[EXERCISE PROMPT]:
Search the listing for the word "Egretta". Copy every line where it is found.

[PROVIDED INFORMATION]:

******************************

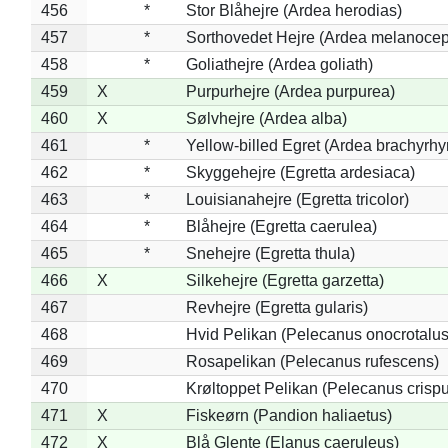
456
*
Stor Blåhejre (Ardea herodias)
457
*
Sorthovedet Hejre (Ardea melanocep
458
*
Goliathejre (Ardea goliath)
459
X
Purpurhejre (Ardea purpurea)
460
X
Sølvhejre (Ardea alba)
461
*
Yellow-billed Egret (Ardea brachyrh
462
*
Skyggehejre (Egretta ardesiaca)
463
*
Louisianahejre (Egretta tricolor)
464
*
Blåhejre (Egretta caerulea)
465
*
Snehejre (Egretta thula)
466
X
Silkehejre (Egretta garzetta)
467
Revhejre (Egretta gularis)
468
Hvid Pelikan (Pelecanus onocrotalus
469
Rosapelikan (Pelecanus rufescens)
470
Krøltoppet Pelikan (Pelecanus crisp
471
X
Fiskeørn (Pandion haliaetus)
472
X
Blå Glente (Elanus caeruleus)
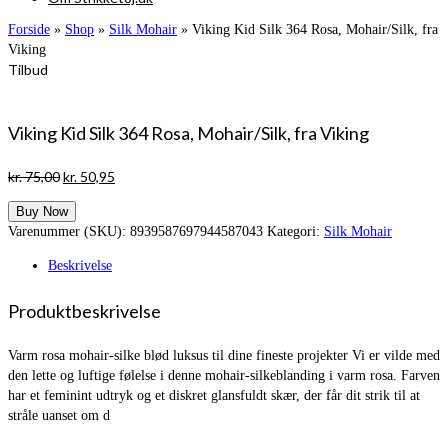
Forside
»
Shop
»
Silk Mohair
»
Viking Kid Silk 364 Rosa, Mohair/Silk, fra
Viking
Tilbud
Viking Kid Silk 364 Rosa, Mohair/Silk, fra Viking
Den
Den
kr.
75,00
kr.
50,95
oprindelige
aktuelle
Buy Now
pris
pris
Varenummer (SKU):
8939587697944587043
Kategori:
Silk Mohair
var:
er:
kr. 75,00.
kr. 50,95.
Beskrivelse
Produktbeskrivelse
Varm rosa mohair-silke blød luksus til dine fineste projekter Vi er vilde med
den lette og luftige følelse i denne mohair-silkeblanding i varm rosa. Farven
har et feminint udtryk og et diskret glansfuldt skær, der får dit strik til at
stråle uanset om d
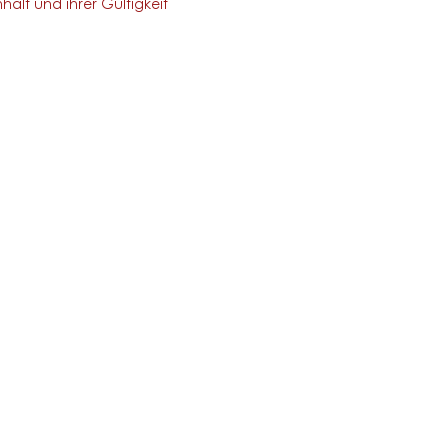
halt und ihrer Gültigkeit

******************************

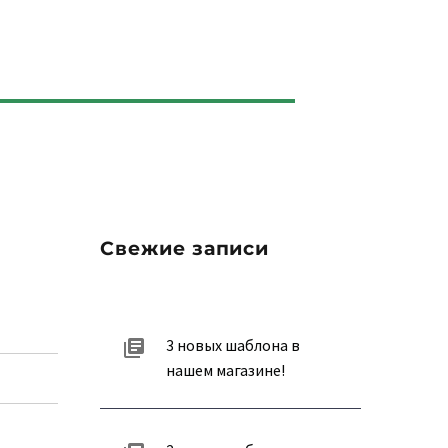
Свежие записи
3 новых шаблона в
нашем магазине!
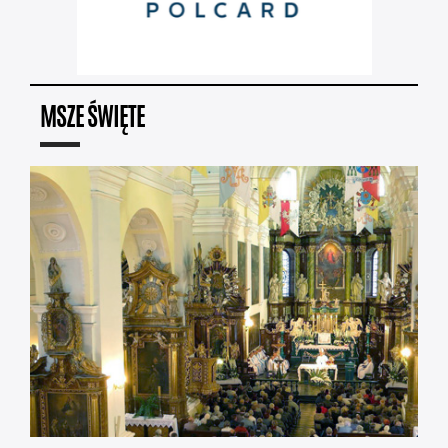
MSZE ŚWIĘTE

******************************

[ANSWER TO THE PROBLEM]:
Skyggehejre (Egretta ardesiaca)
Louisianahejre (Egretta tricolor)
Blåhejre (Egretta caerulea)
Snehejre (Egretta thula)
Silkehejre (Egretta garzetta)
Revhejre (Egretta gularis)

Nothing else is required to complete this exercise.